Arawan Thai Bistro Offers Good Food With Minimal Kick

What this Thailand joint lacks in spice, it makes up for in tremendous flavor.

Thai-spiced sea bass. | Photo by jiramath jongluxmanee

Thai-spiced sea bass. | Photo by Jiramath Jongluxmanee

Thai food is supposed to be spicy, right? I mean really spicy. Well, yes and no. When I was in Thailand, not much of what I ate overwhelmed me with heat, and I have a low tolerance for spicy. Of course, even Thai street vendors know when they’re cooking for tourists. (And unlike Americans, they don’t seem to see high spice level as a challenge diners should endure for bragging rights.) Here in the U.S., most Thai restaurants allow you to choose your level of heat. But let’s face it, everyone expects a little kick in their Thai food. At Arawan Thai Bistro & Dessert, however, a little is about all you’re going to get.

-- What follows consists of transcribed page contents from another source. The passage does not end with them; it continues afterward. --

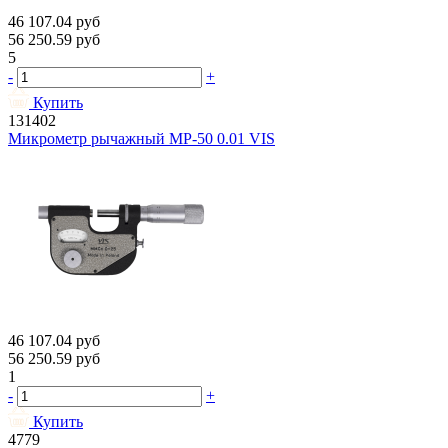
46 107.04
руб
56 250.59
руб
5
-
+
Купить
131402
Микрометр рычажный МР-50 0.01 VIS
46 107.04
руб
56 250.59
руб
1
-
+
Купить
4779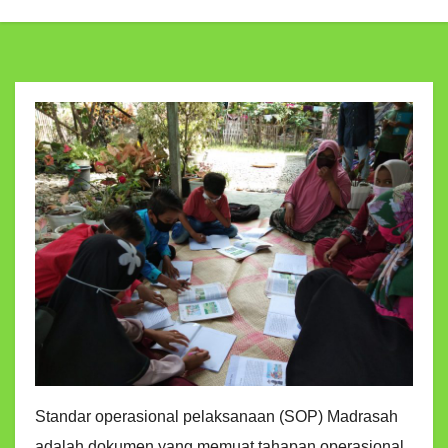
Standar operasional pelaksanaan (SOP) Madrasah
adalah dokumen yang memuat tahapan operasional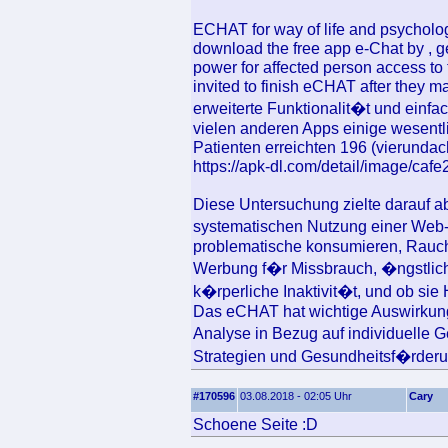
ECHAT for way of life and psycholog
download the free app e-Chat by , 
power for affected person access to 
invited to finish eCHAT after they m
erweiterte Funktionalit�t und einfa
vielen anderen Apps einige wesentl
Patienten erreichten 196 (vierunda
https://apk-dl.com/detail/image/caf
Diese Untersuchung zielte darauf a
systematischen Nutzung einer Web
problematische konsumieren, Rauc
Werbung f�r Missbrauch, �ngstlich
k�rperliche Inaktivit�t, und ob sie
Das eCHAT hat wichtige Auswirkung
Analyse in Bezug auf individuelle
Strategien und Gesundheitsf�rderu
#170596
03.08.2018 - 02:05 Uhr
Cary
Schoene Seite :D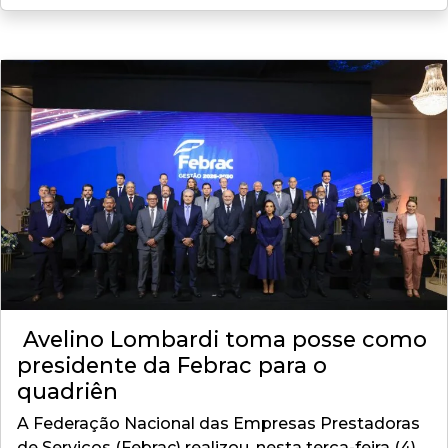
Avelino Lombardi toma posse como
presidente da Febrac para o
quadriên
A Federação Nacional das Empresas Prestadoras
de Serviços (Febrac) realizou, nesta terça-feira (4),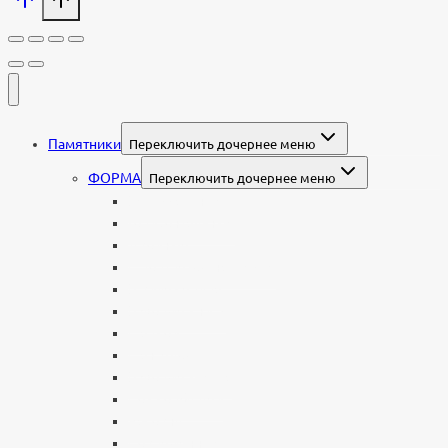
Памятники
Переключить дочернее меню
ФОРМА
Переключить дочернее меню
Вертикальные
Горизонтальные
Двойные
С портретом на стекле
В виде сердца
В форме книги
С аркой
С ангелом
В форме креста
Со скорбящей
Часовня
Современные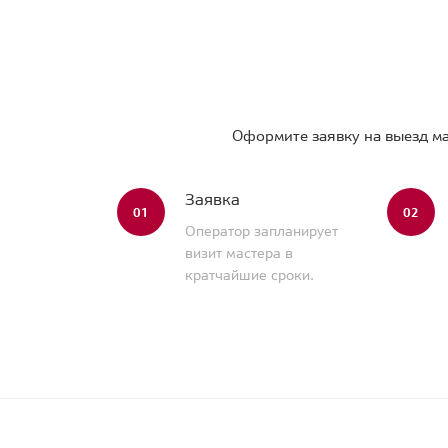
Оформите заявку на выезд ма
Заявка
01
02
Оператор запланирует
визит мастера в
кратчайшие сроки.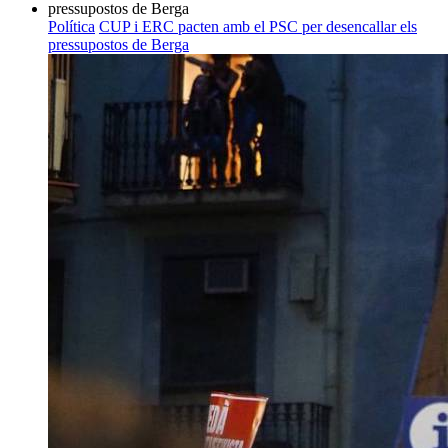
Política
CUP i ERC pacten amb el PSC per desencallar els
pressupostos de Berga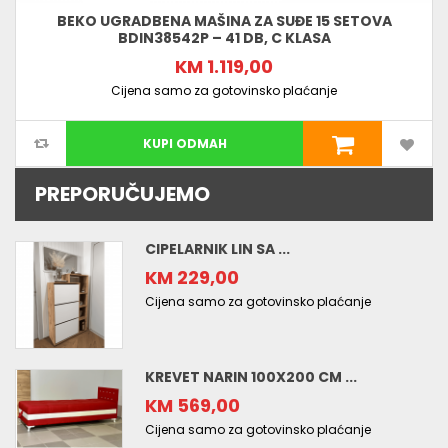
BEKO UGRADBENA MAŠINA ZA SUĐE 15 SETOVA
BDIN38542P – 41 DB, C KLASA
KM 1.119,00
Cijena samo za gotovinsko plaćanje
KUPI ODMAH
PREPORUČUJEMO
CIPELARNIK LIN SA ...
KM 229,00
Cijena samo za gotovinsko plaćanje
KREVET NARIN 100X200 CM ...
KM 569,00
Cijena samo za gotovinsko plaćanje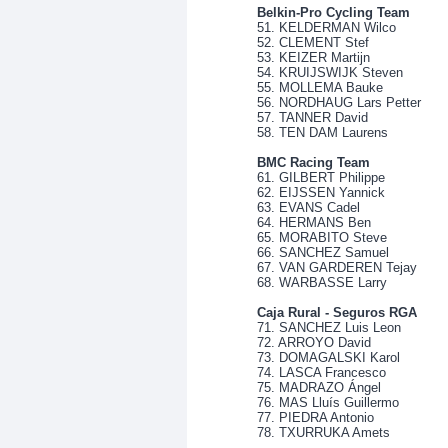
Belkin-Pro Cycling Team
51. KELDERMAN Wilco
52. CLEMENT Stef
53. KEIZER Martijn
54. KRUIJSWIJK Steven
55. MOLLEMA Bauke
56. NORDHAUG Lars Petter
57. TANNER David
58. TEN DAM Laurens
BMC Racing Team
61. GILBERT Philippe
62. EIJSSEN Yannick
63. EVANS Cadel
64. HERMANS Ben
65. MORABITO Steve
66. SANCHEZ Samuel
67. VAN GARDEREN Tejay
68. WARBASSE Larry
Caja Rural - Seguros RGA
71. SANCHEZ Luis Leon
72. ARROYO David
73. DOMAGALSKI Karol
74. LASCA Francesco
75. MADRAZO Ángel
76. MAS Lluís Guillermo
77. PIEDRA Antonio
78. TXURRUKA Amets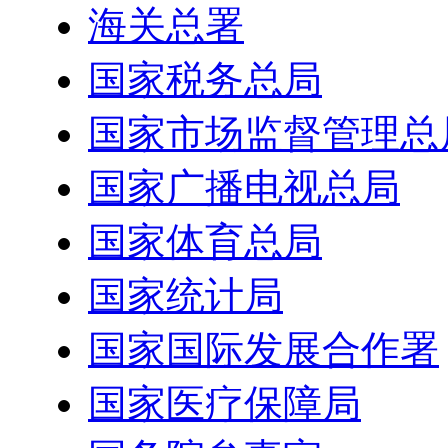
海关总署
国家税务总局
国家市场监督管理总
国家广播电视总局
国家体育总局
国家统计局
国家国际发展合作署
国家医疗保障局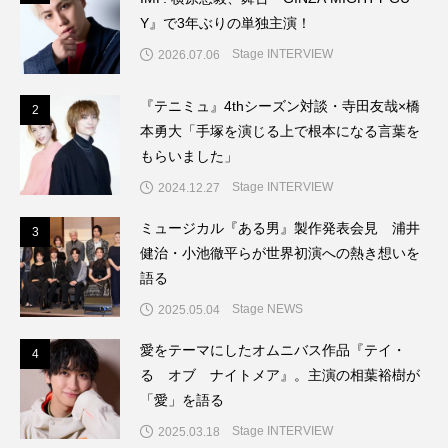
Y』で3年ぶりの単独主演！
Stage INTERVIEW
2026.07.06
『テニミュ』4thシーズン対談・寺田友哉×橋
2
2
本勇大「手塚を演じる上で根本になる言葉を
もらいました」
Stage INTERVIEW
2024.12.27
ミュージカル『ある男』製作発表会見 浦井
3
3
健治・小池徹平らが世界初演への熱き想いを
語る
Stage NEWS
2025.05.04
愛をテーマにしたオムニバス作品『テイ・
4
4
る オブ ナイトメア』。主演の相葉裕樹が
「愛」を語る
Stage INTERVIEW
2025.03.18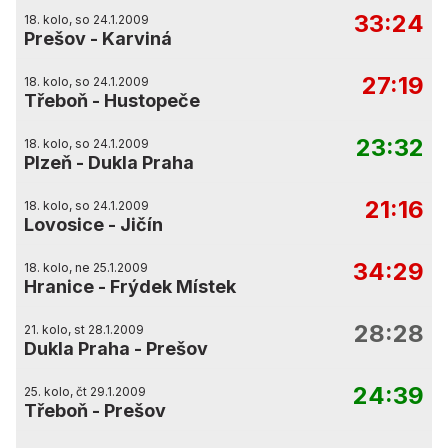
33:24
18. kolo, so 24.1.2009
Prešov
-
Karviná
27:19
18. kolo, so 24.1.2009
Třeboň
-
Hustopeče
23:32
18. kolo, so 24.1.2009
Plzeň
-
Dukla Praha
21:16
18. kolo, so 24.1.2009
Lovosice
-
Jičín
34:29
18. kolo, ne 25.1.2009
Hranice
-
Frýdek Místek
28:28
21. kolo, st 28.1.2009
Dukla Praha
-
Prešov
24:39
25. kolo, čt 29.1.2009
Třeboň
-
Prešov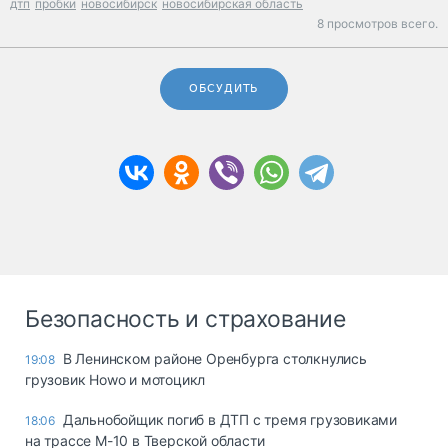
дтп
пробки
новосибирск
новосибирская область
8 просмотров всего.
ОБСУДИТЬ
Безопасность и страхование
В Ленинском районе Оренбурга столкнулись
19:08
грузовик Howo и мотоцикл
Дальнобойщик погиб в ДТП с тремя грузовиками
18:06
на трассе М-10 в Тверской области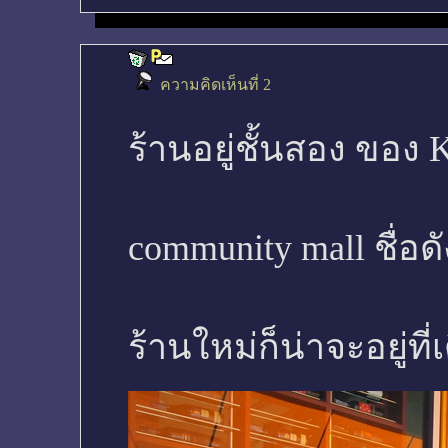
ความคิดเห็นที่ 2
ร้านอยู่ชั้นสอง ของ K
community mall ชื่อด
ร้านใหม่ก็น่าจะอยู่ที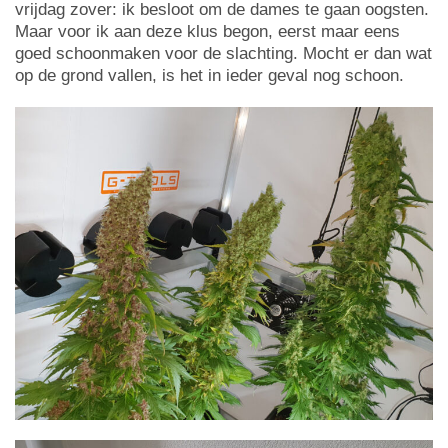
vrijdag zover: ik besloot om de dames te gaan oogsten.
Maar voor ik aan deze klus begon, eerst maar eens
goed schoonmaken voor de slachting. Mocht er dan wat
op de grond vallen, is het in ieder geval nog schoon.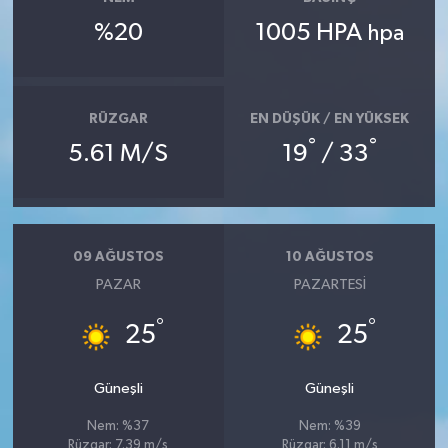
%20
1005 HPA
hpa
RÜZGAR
EN DÜŞÜK / EN YÜKSEK
°
°
5.61 M/S
19
/ 33
09 AĞUSTOS
10 AĞUSTOS
PAZAR
PAZARTESI
°
°
25
25
Güneşli
Güneşli
Nem: %37
Nem: %39
Rüzgar: 7.39 m/s
Rüzgar: 6.11 m/s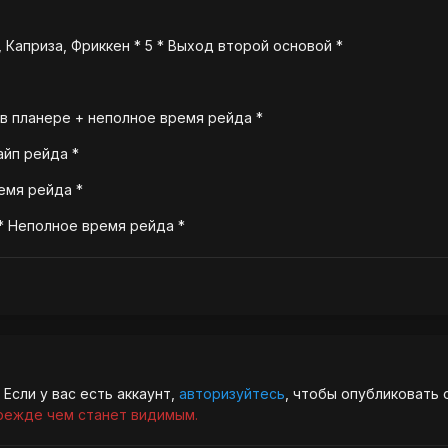
 Каприза, Фриккен * 5 * Выход второй основой *
 в планере + неполное время рейда *
айп рейда *
ремя рейда *
* Неполное время рейда *
Если у вас есть аккаунт,
авторизуйтесь
, чтобы опубликовать 
режде чем станет видимым.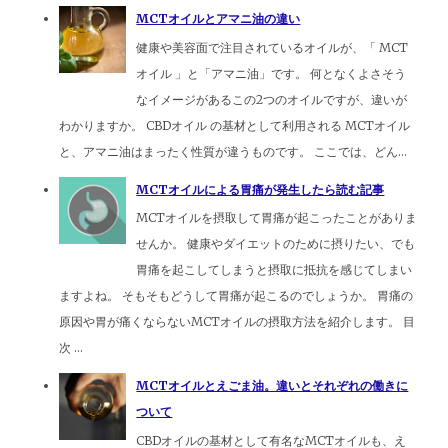
MCTオイルとアマニ油の違い
健康や美容面で注目されているオイルが、「 MCT
オイル 」と「アマニ油」です。 何となくよさそう
なイメージがあるこの2つのオイルですが、違いが
わかりますか。 CBDオイル の基材として利用される MCTオイル
と、アマニ油はまったく性質が違うものです。 ここでは、どん...
MCTオイルによる胃痛が発生したら読む記事
MCTオイルを摂取して胃痛が起こったことがありま
せんか。 健康やダイエットのために摂りたい、でも
胃痛を起こしてしまうと摂取に抵抗を感じてしまい
ますよね。 そもそもどうして胃痛が起こるのでしょうか。 胃痛の
原因や胃が痛くならないMCTオイルの摂取方法を紹介します。 目
次 ...
MCTオイルとえごま油。違いとそれぞれの働きに
ついて
CBDオイルの基材として有名なMCTオイルも、え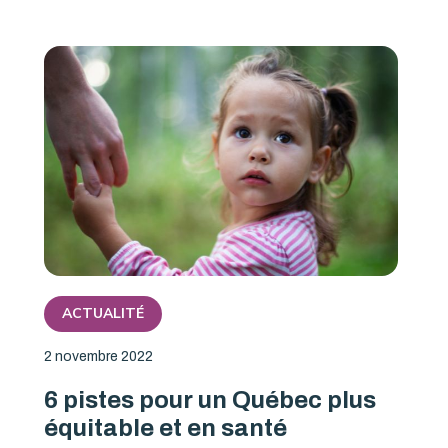
ACTUALITÉ
2 novembre 2022
6 pistes pour un Québec plus
équitable et en santé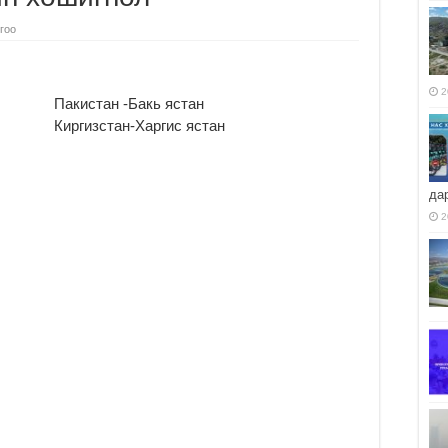
гоо
2
Пакистан -Бакь ястан
Киргизстан-Харгис ястан
да
2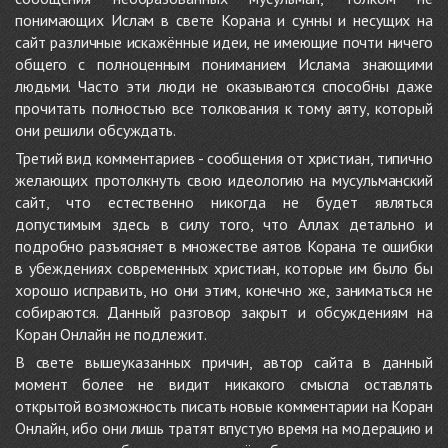
понимающих Ислам в свете Корана и сунны и несущих на
сайт различные искажённые идеи, не имеющие почти ничего
общего с полноценным пониманием Ислама знающими
людьми. Часто эти люди не оказываются способны даже
прочитать полностью все толкования к тому аяту, который
они решили обсуждать.
Третий вид комментариев - сообщения от христиан, типично
желающих протолкнуть свою идеологию на мусульманский
сайт, что естественно никогда не будет являться
допустимым здесь в силу того, что Аллах детально и
подробно разъясняет в множестве аятов Корана те ошибки
в убеждениях современных христиан, которые им было бы
хорошо исправить, но они этим, конечно же, заниматься не
собираются. Данный разговор закрыт и обсуждениям на
Коран Онлайн не подлежит.
В свете вышеуказанных причин, автор сайта в данный
момент более не видит никакого смысла оставлять
открытой возможность писать новые комментарии на Коран
Онлайн, ибо они лишь тратят впустую время на модерацию и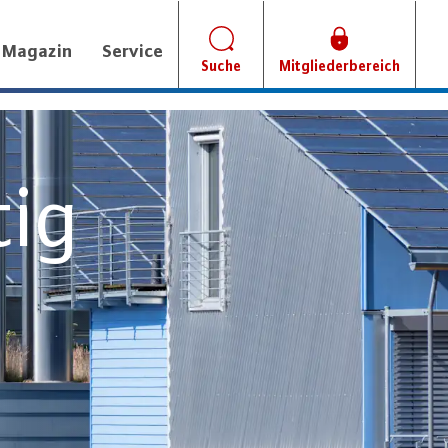
Magazin
Service
Suche
Mitgliederbereich
tig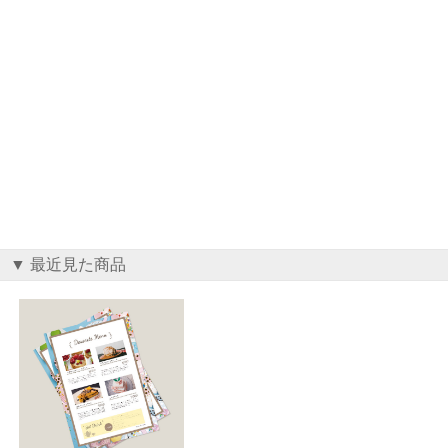
▼ 最近見た商品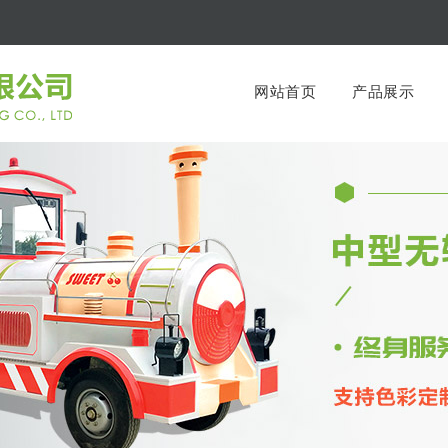
网站首页
产品展示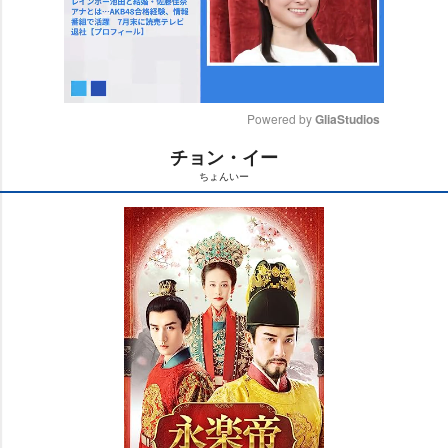
Powered by 
GliaStudios
チョン・イー
M
ちょんいー
u
t
e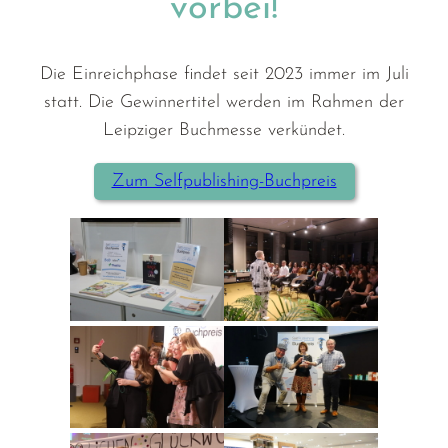
vorbei!
Die Einreichphase findet seit 2023 immer im Juli
statt. Die Gewinnertitel werden im Rahmen der
Leipziger Buchmesse verkündet.
Zum Selfpublishing-Buchpreis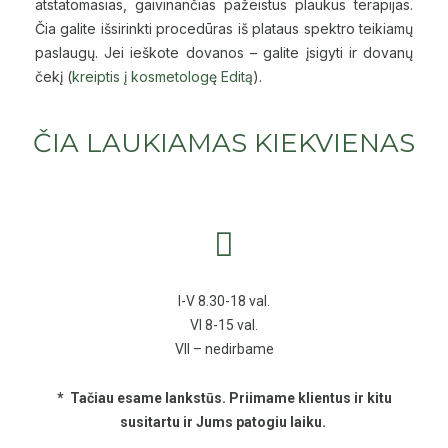
atstatomasias, gaivinančias pažeistus plaukus terapijas.
Čia galite išsirinkti procedūras iš plataus spektro teikiamų
paslaugų. Jei ieškote dovanos – galite įsigyti ir dovanų
čekį (
kreiptis į kosmetologę Editą
).
ČIA LAUKIAMAS KIEKVIENAS
I-V 8.30-18 val.
VI 8-15 val.
VII – nedirbame
* Tačiau esame lankstūs. Priimame klientus ir kitu
susitartu ir Jums patogiu laiku.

Unlike most Thai restaurants that offer a sliding scale of heat from one to 10, Arawan offers you a choice of mild, medium or spicy. I usually opt for a three or four out of 10, which generally provides a nice kick but doesn’t overpower my palate to the point I can’t make out the other flavors. On my first visit to Arawan, I asked for my meal mild, while my guest asked for it spicy, going so far as to say “Thai spicy,” which can mean a fire in your mouth at many places. My dish had absolutely no kick to it. His would have qualified as the top echelon of my admittedly timid taste buds, and wasn’t nearly up to his expectations. On a return visit, my wife and I ordered all of our dishes medium and I again found them extremely lacking in heat.

Arawan’s interior | Photo by Jiramath Jongluxmanee

Arawan’s interior | Photo by Jiramath Jongluxmanee

Ignoring the spice factor, Arawan is actually a very nice little restaurant—which it would have to be, being located in the same Commercial Center as the almost legendary Lotus of Siam and the popular Komol. The space itself is apparently a former Japanese restaurant, as evidenced by the sunken zashiki tables in an unused secondary dining room you pass on the way to the restroom. But the sushi bar has been nicely converted into a small wooden dining bar. And soothing wood carvings with a Southeast Asian feel line the walls. It’s a family business, and the servers clearly care.

The menu has plenty of Thai classics, including traditional soups, salads, curries, pad Thai and other noodles. In the entrée section, you’ll find such dishes as wok-fried rib-eye with basil, stewed pork, squid-ink drunken noodles, two types of duck and assorted traditional stir-fries. While the prices are generally reasonable across the board, the $10 lunch special is a particular bargain. It includes egg flour soup with crispy noodles, your choice of entrée, rice and a dessert of the day. And speaking of desserts, former Rio pastry chef Thanisorn Bumroongsawad has joined her family here to create sweets much more sophisticated than what you’ll find in just about any Thai restaurant in town. While I’ve yet to try it, her crème brûlée under a golden sugar dome is absolutely gorgeous to look at. And the chocolate mousse cake I have tried was delicate and delicious.

Crème brûlée under a sugar dome. | Photo by Jiramath Jongluxmanee

Crème brûlée under a sugar dome. | Photo by Jiramath Jongluxmanee

Among the appetizers, I really liked the Thai chicken wings, fried as perfectly as the best bar wings I’ve ever had, but marinated in a light lemongrass seasoning. And the Arawan Special Roll is a fresh assortment of vegetables with a touch of shrimp wrapped in rice paper, reminiscent of Vietnamese spring rolls. From the soups, try the tom kha chicken, a version of tom yum balanced with sweet creamy coconut milk and packed with veggies and chicken. It’s almost as pretty to look at as it is delicious. (Presentation is a far higher priority here than at most neighborhood Thai joints.) My favorite entrée so far has been pad pong karee, which is soft shell crab stir fried with yellow curry powder and egg.

I was, however, very disappointed with the dry and barely seasoned Thai barbecue chicken. And while an order of spicy mint chicken was good, the fried egg on top was sadly overcooked.

Arawan is a cut above most neighborhood Thai restaurants, except for that problem with the heat. If you’re not a fan of spicy, you should love it. For those of you who are, hopefully they’ll find a way to turn up the heat.

Al’s Menu Picks

  • Arawan fresh roll ($7)
  • Thai chicken wings ($8)
  • tom kha chicken ($6 or $11)
  • and pad pong karee ($15)

Arawan Thai Bistro & Dessert

953 E. Sahara Ave., 702-734-7799, Open for lunch and dinner 11 a.m.-10 p.m. daily. Dinner for two, $25-$60.